## HOW TO COMPLETE THIS TASK
Take the lines below between the one holding "What does the" and the one holding "3. Provide permanent", inclusive, and copy them exactly. Add nothing.
== Segment start ==
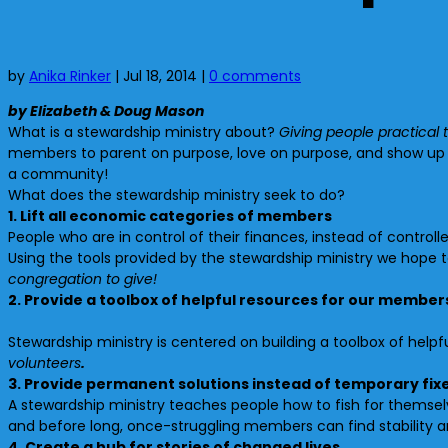
by
Anika Rinker
|
Jul 18, 2014
|
0 comments
by Elizabeth & Doug Mason
What is a stewardship ministry about?
Giving people practical t
members to parent on purpose, love on purpose, and show up t
a community!
What does the stewardship ministry seek to do?
1. Lift all economic categories of members
People who are in control of their finances, instead of contr
Using the tools provided by the stewardship ministry we hope 
congregation to give!
2. Provide a toolbox of helpful resources for our member
Stewardship ministry is centered on building a toolbox of help
volunteers
.
3. Provide permanent solutions instead of temporary fix
A stewardship ministry teaches people how to fish for themselv
and before long, once-struggling members can find stability
4. Create a hub for stories of changed lives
== Segment end ==
## REPLY
What does the stewardship ministry seek to do?
1. Lift all economic categories of members
People who are in control of their finances, instead of contr
Using the tools provided by the stewardship ministry we hope 
congregation to give!
2. Provide a toolbox of helpful resources for our member
Stewardship ministry is centered on building a toolbox of help
volunteers
.
3. Provide permanent solutions instead of temporary fix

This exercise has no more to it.